So hat auch das Bundesverfassungsgericht in seinem Beschluss vom 15. Juli 1987 (1 BvR 54/87, NJW 1988, 127), in dem es unter anderem um die Verfassungsmäßigkeit der Begrenzung der steuerlichen Anerkennung von Unterhaltszahlungen an den dauernd getrennt lebenden oder geschiedenen Ehegatten ging (der seinerzeitige Höchstbetrag für das begrenzte Realsplitting lag bei 9.000,00 DM), die - unter Umständen - entstehende Ausgleichspflicht des Unterhaltsverpflichteten für steuerliche Nachteile des Unterhaltsberechtigten ergänzend in den Vergleich zum sozialhilferechtlich gewährleisteten Existenzminimum mit einbezogen und ist damit offenbar ebenfalls (inzident) von der Unterhaltsqualität des Ausgleichsanspruchs und der Abzugsfähigkeit auch dieser Zahlungen im Rahmen des § 10 Abs. 1 Nr. 1 EStG ausgegangen.

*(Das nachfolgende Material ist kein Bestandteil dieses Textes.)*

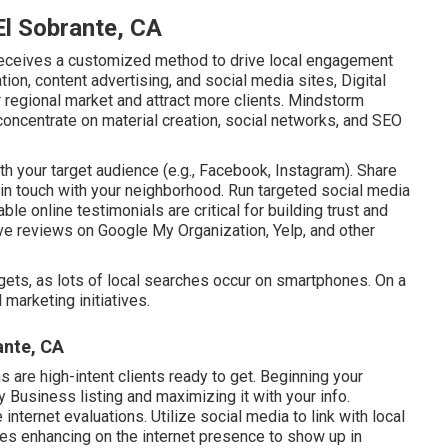
El Sobrante, CA
eceives a customized method to drive local engagement
on, content advertising, and social media sites, Digital
ir regional market and attract more clients. Mindstorm
concentrate on material creation, social networks, and SEO
h your target audience (e.g., Facebook, Instagram). Share
 in touch with your neighborhood. Run targeted social media
le online testimonials are critical for building trust and
ave reviews on Google My Organization, Yelp, and other
ets, as lots of local searches occur on smartphones. On a
marketing initiatives.
ante, CA
s are high-intent clients ready to get. Beginning your
Business listing and maximizing it with your info.
nternet evaluations. Utilize social media to link with local
es enhancing on the internet presence to show up in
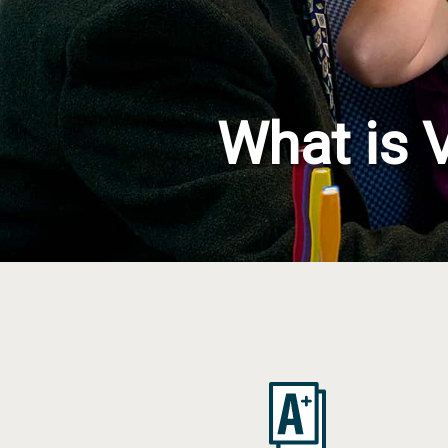
Concussion, B
and Vision Qu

Die Ausgleichszahlungen des von der Klägerin getrennt lebenden Ehemannes im Streitjahr in Höhe von 1.212,16 EUR für die der Klägerin aus der Durchführung des begrenzten Realsplittings in den Jahren 1999, 2000 und 2001 entstandenen steuerlichen Nachteile sind damit Unterhaltsleistungen im Sinne des § 10 Abs. 1 Nr. 1 EStG. Unerheblich dafür ist, entgegen der Rechtsauffassung der Klägerin, dass diese Ausgleichszahlungen nur aufgrund des Einverständnisses der Klägerin in monatlichen Raten entrichtet wurden. Denn für das Vorliegen von Unterhaltsleistungen im Sinne des § 10 Abs. 1 Nr. 1 EStG kommt es nicht darauf an, ob es sich um laufende oder einmalige Leistungen handelt (vgl. Steiner in Lademann, a.a.O., Anm. 63). Auch die Zahlung des Ausgleichsbetrages in einer Summe hätte zu Unterhaltsleistungen im Sinne dieser Vorschrift und damit zu Einkünften im Sinne des § 22 Nr. 1 a EStG auf Seiten der Klägerin geführt.
Ebenso kommt es nicht darauf an, ob die übrigen ("eigenen") Einkünfte der Klägerin, wie von ihr behauptet, für sich genommen nicht zur Steuerpflicht geführt hätten. Denn die unterhaltsrechtliche Ausgleichspflicht besteht unabhängig davon, ob es auf Seiten des Berechtigten nur aufgrund der Inanspruchnahme des begrenzten Realsplittings zu einer Steuerfestsetzung kommt oder ob (lediglich) eine höhere ESt festzusetzen ist. Auszugleichen ist in beiden Fällen der steuerliche Nachteil auf Seiten des Berechtigten, damit die Unterhaltsverpflichtung nicht - teilweise - leer läuft.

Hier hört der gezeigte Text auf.